Holding Irregular Shaped PCBs - Take Advantage of Mounting Holes!

Securing a printed circuit board (PCB) while you work on it becomes even more of a challenge when the PCB is an irregular shape and/or components extend past the edge of the PCB.  Holding odd shaped PCBs or PCBs with components hanging off the side of the board can be made easier by taking advantage of mounting holes in the PCB. The PCB that needs to be held can be attached to a  piece of plexiglass using the mounting holes on the PCB and the same piece of plexiglass attached to your PCBGRIP vise (currently funding on Kickstarter) .  Here's how:

The round PCB seen below is made even more difficult to hold with the LEDs hanging off the edge of the PCB.  We'll use components from the PCBGRIP Vise and a piece of plexiglass to hold the PCB, allowing us to work on and test the PCB. 

First, get a piece of plexiglass.  The plexiglass we choose is 1/8" thick and roughly 150mm wide.  The dimensions of the plexiglass are not really important, as long as it is large enough to hold the PCB and allow the PCB to clear the OpenBeam.  The benefit of using a slightly larger piece is that you could use the same piece for another project, just by drilling additional holes.


Next, the plexiglass was lined up with the back edge of the OpenBeam and the PCB placed where we wanted it.  The plexiglass was marked and cut.

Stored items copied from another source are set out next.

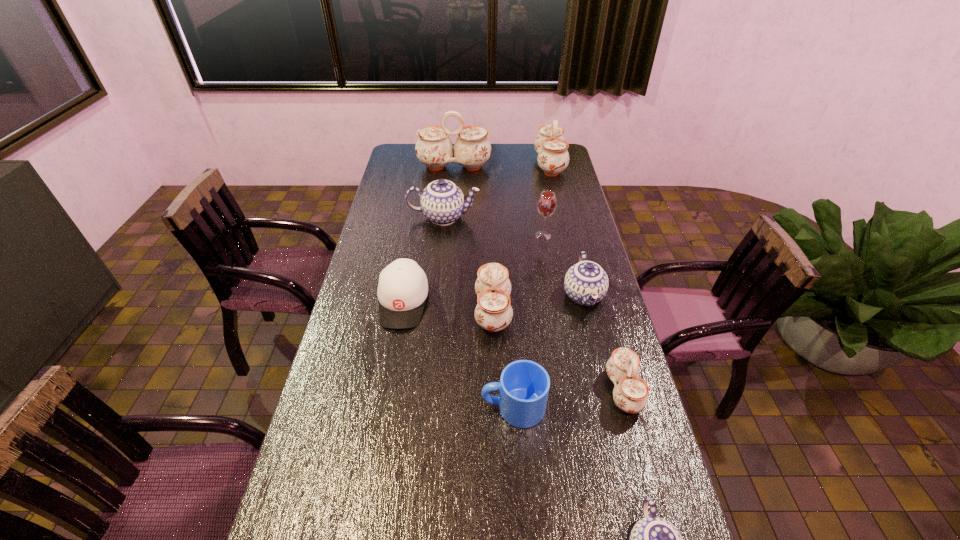 Locate an element on the screen. The width and height of the screenshot is (960, 540). the smallest white chinaware is located at coordinates (631, 394).

The height and width of the screenshot is (540, 960). Identify the location of mug. (524, 385).

Locate an element on the screen. white baseball cap is located at coordinates (403, 287).

This screenshot has height=540, width=960. I want to click on vacant point located 0.240m by the handle of the tallest object, so click(451, 204).

This screenshot has width=960, height=540. In order to click on free space located 0.280m by the handle of the sixth shortest chinaware in this screenshot , I will do `click(477, 165)`.

Locate an element on the screen. vacant space located by the handle of the sixth shortest chinaware is located at coordinates (463, 165).

The width and height of the screenshot is (960, 540). I want to click on free space located 0.090m by the handle of the sixth shortest chinaware, so click(x=516, y=165).

The width and height of the screenshot is (960, 540). I want to click on free space located on the front of the fourth farthest object, so click(x=557, y=314).

The image size is (960, 540). I want to click on vacant space positioned 0.070m by the handle of the third biggest white chinaware, so click(453, 312).

Locate an element on the screen. Image resolution: width=960 pixels, height=540 pixels. vacant space located 0.320m by the handle of the third biggest white chinaware is located at coordinates (377, 312). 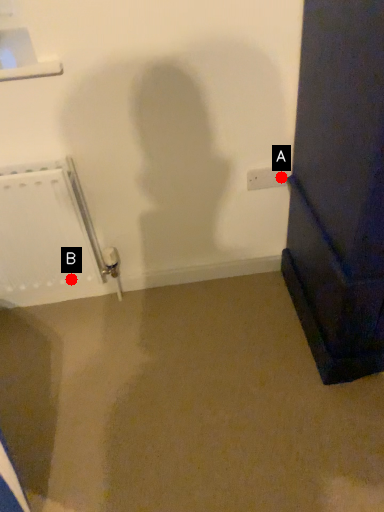 Question: Two points are circled on the image, labeled by A and B beside each circle. Which point is closer to the camera taking this photo?

Choices:
 (A) A is closer
 (B) B is closer

Answer: (A) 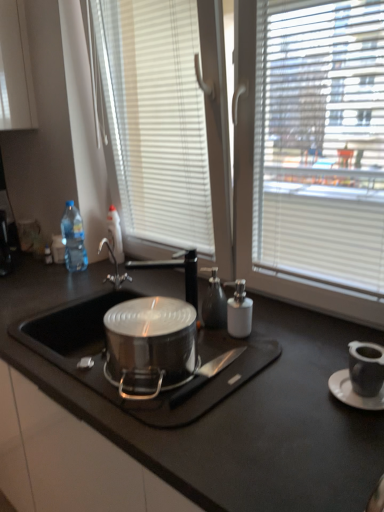 Locate an element on the screen. free space behind white ceramic saucer at lower right is located at coordinates (319, 353). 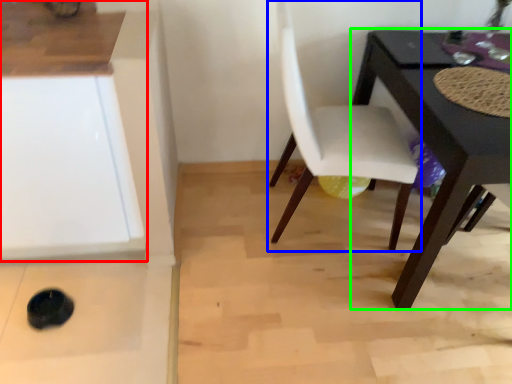 Question: Which is nearer to the cabinetry (highlighted by a red box)? chair (highlighted by a blue box) or table (highlighted by a green box).

Choices:
 (A) chair
 (B) table

Answer: (A) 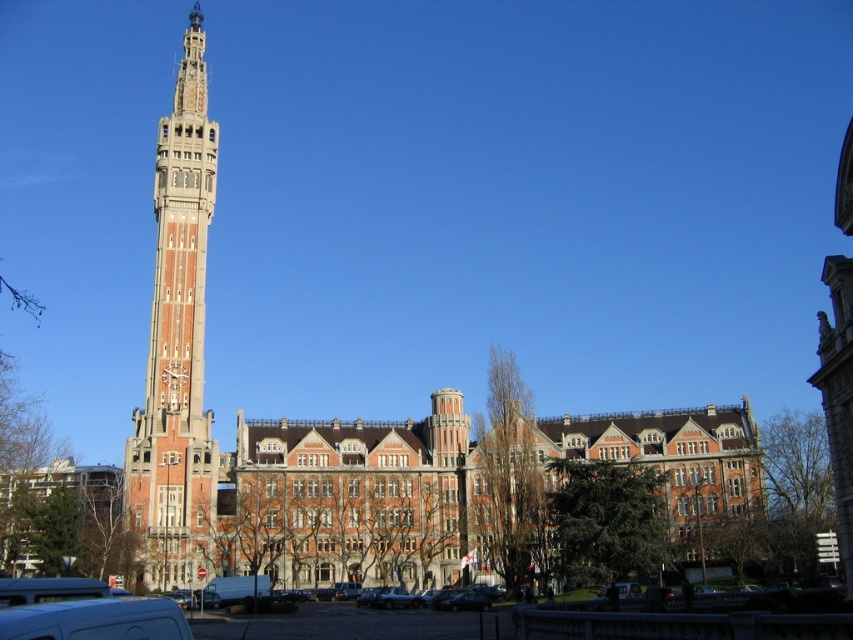 Question: Which object appears closest to the camera in this image?

Choices:
 (A) white matte van at lower left
 (B) red brick clock tower at left

Answer: (A)

Question: Is the position of red brick clock tower at left more distant than that of white matte van at lower left?

Choices:
 (A) no
 (B) yes

Answer: (B)

Question: Which point appears farthest from the camera in this image?

Choices:
 (A) (173, 376)
 (B) (149, 616)

Answer: (A)

Question: Where is red brick clock tower at left located in relation to white matte van at lower left in the image?

Choices:
 (A) left
 (B) right

Answer: (A)

Question: Does red brick clock tower at left appear over white matte van at lower left?

Choices:
 (A) yes
 (B) no

Answer: (A) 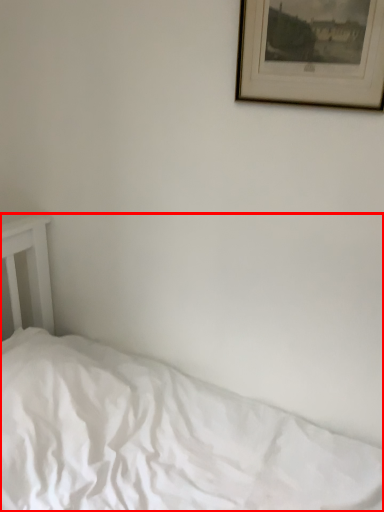 Question: In this image, where is bed (annotated by the red box) located relative to picture frame?

Choices:
 (A) right
 (B) left

Answer: (B) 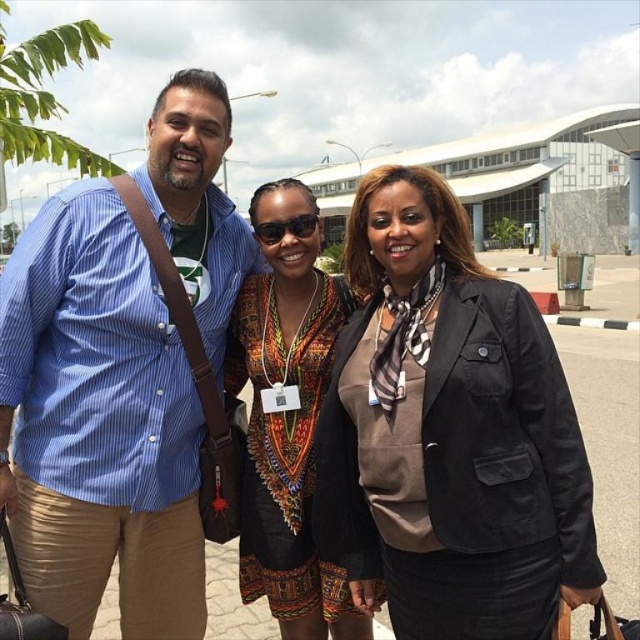 Who is higher up, black matte blazer at center or printed fabric dress at center?

black matte blazer at center is above.

Can you confirm if black matte blazer at center is positioned above printed fabric dress at center?

Indeed, black matte blazer at center is positioned over printed fabric dress at center.

Does point (554, 461) come in front of point (269, 356)?

Yes.

The image size is (640, 640). In order to click on black matte blazer at center in this screenshot , I will do `click(449, 433)`.

Who is more forward, (461, 320) or (134, 433)?

Point (461, 320)

Consider the image. Can you confirm if black matte blazer at center is wider than blue striped shirt at left?

Yes, black matte blazer at center is wider than blue striped shirt at left.

Find the location of a particular element. black matte blazer at center is located at coordinates [449, 433].

Is blue striped shirt at left positioned in front of printed fabric dress at center?

That is True.

Is blue striped shirt at left taller than printed fabric dress at center?

In fact, blue striped shirt at left may be shorter than printed fabric dress at center.

You are a GUI agent. You are given a task and a screenshot of the screen. Output one action in this format:
    pyautogui.click(x=<x>, y=<y>)
    Task: Click on the blue striped shirt at left
    The image size is (640, 640).
    Given the screenshot: What is the action you would take?
    pyautogui.click(x=99, y=422) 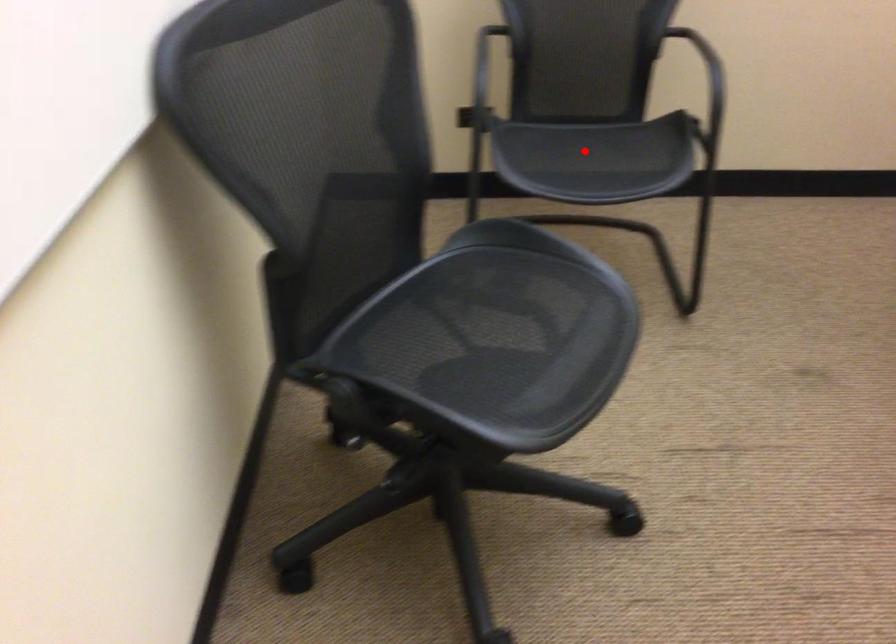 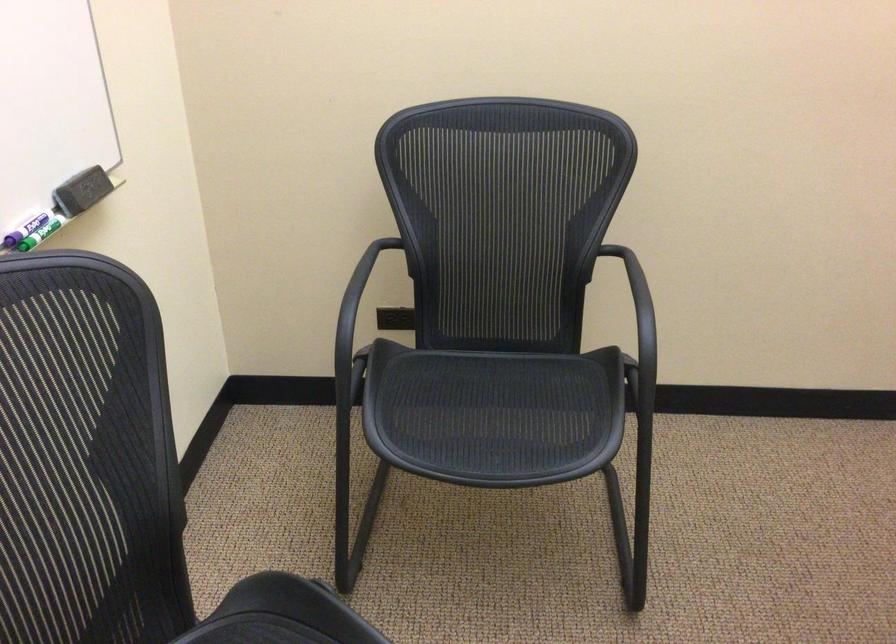 Find the pixel in the second image that matches the highlighted location in the first image.

(478, 413) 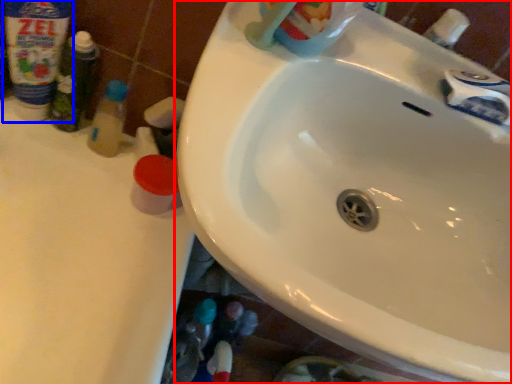 Question: Among these objects, which one is nearest to the camera, sink (highlighted by a red box) or cleaning product (highlighted by a blue box)?

Choices:
 (A) sink
 (B) cleaning product

Answer: (A) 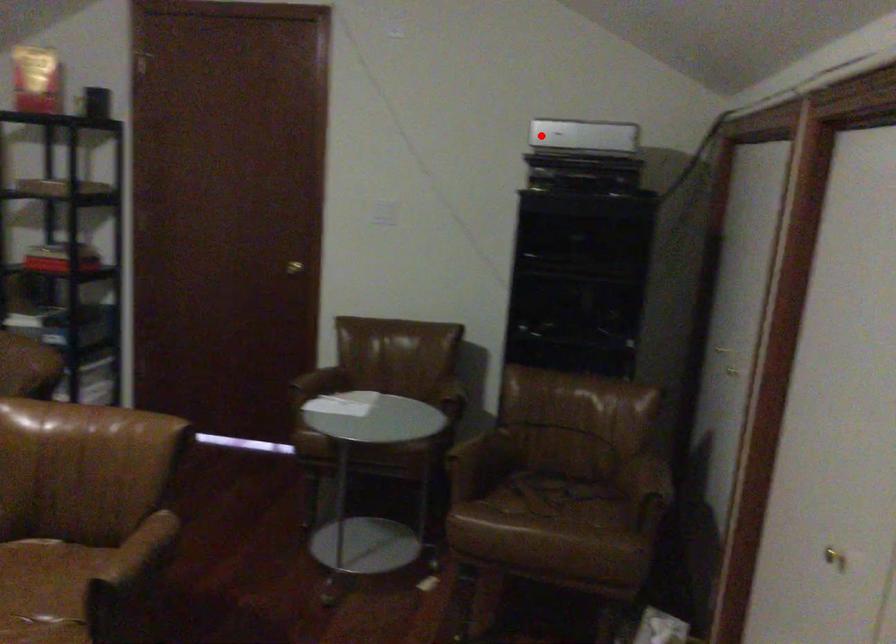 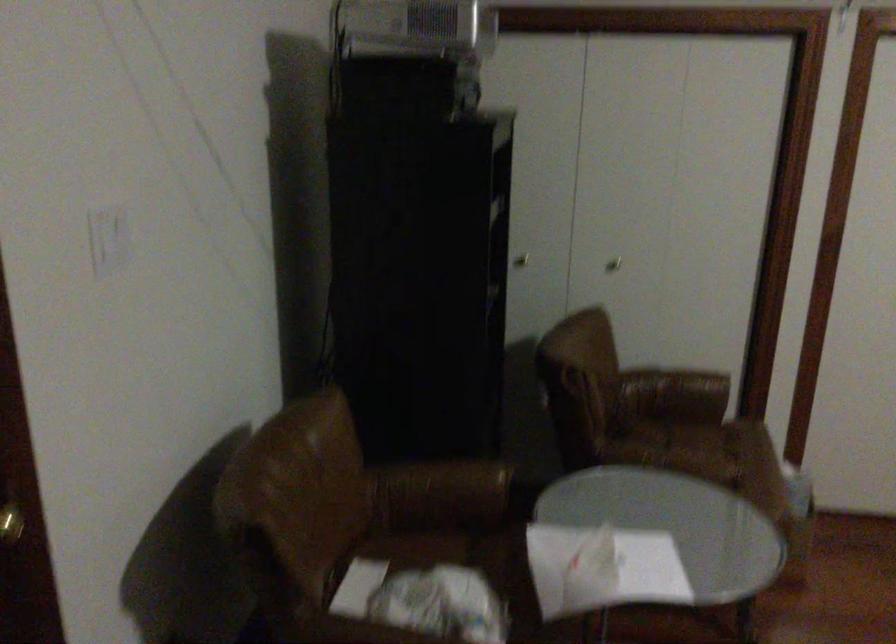 Find the pixel in the second image that matches the highlighted location in the first image.

(412, 26) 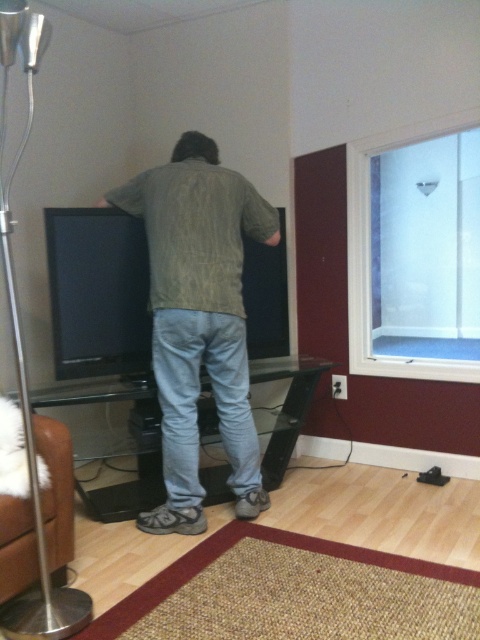 Can you confirm if green textured shirt at center is smaller than clear glass window at upper right?

No, green textured shirt at center is not smaller than clear glass window at upper right.

Is green textured shirt at center to the right of clear glass window at upper right from the viewer's perspective?

Incorrect, green textured shirt at center is not on the right side of clear glass window at upper right.

Does point (202, 156) lie behind point (367, 145)?

No, it is not.

Find the location of a particular element. green textured shirt at center is located at coordinates (199, 320). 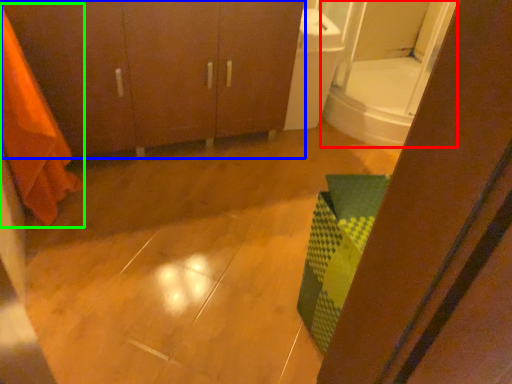 Question: Estimate the real-world distances between objects in this image. Which object is closer to mirror (highlighted by a red box), bathroom cabinet (highlighted by a blue box) or shower curtain (highlighted by a green box)?

Choices:
 (A) bathroom cabinet
 (B) shower curtain

Answer: (A) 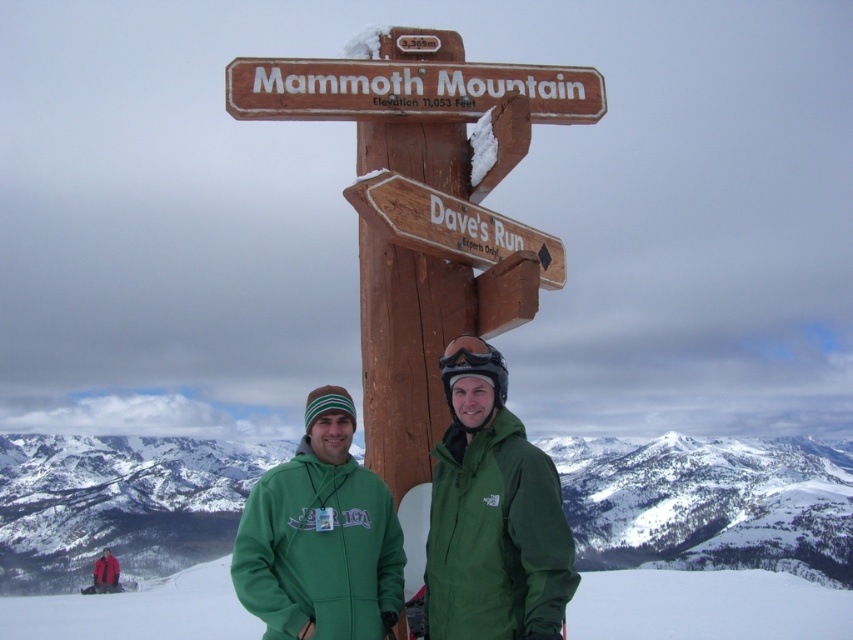 Question: Observing the image, what is the correct spatial positioning of green fabric ski slope at lower center in reference to green fleece jacket at center?

Choices:
 (A) above
 (B) below

Answer: (B)

Question: Which of the following is the closest to the observer?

Three hole locations were marked 7.5mm (half the width of the 15mm OpenBeam) from the edge of the plexiglass.  The PCB was placed where we wanted it and hole locations were marked.  This PCB had two mounting holes, evenly spaced at 30mm between center. 


Hole locations ready for drilling.  A 3mm drill bit was used for the three holes that will be used to attach plexiglass to the OpenBeam, since the plexiglass will attach to the OpenBeam with standard M3 hardware.  PCB we were mounting had 3mm mounting holes, so we used the same 3mm bit to drill those holes too.  If you don't have a 3mm bit, a 1/8" bit will do.  A piece of scrap wood was used to support the plexiglass as it was drilled through.


Where the plexiglass attaches to the OpenBeam, standard M3 button head screws were inserted and then standard M3 nuts started.  The plexiglass was then attached to the OpenBeam.


M3 standoffs were used to attach the PCB to the plexiglass (use whatever sized standoffs you need for your PCB).  The ones we used were plastic and the standoff had one female and one male end.  The PCB could then be easily worked on on the bench or the FlatBall was then attached to the PanaVise® Model 201 base, allowing you to rotate the PCB if you needed to.




The PCB is now secure and you can work on it either on your bench or secured in your PanaVise® Model 201 base.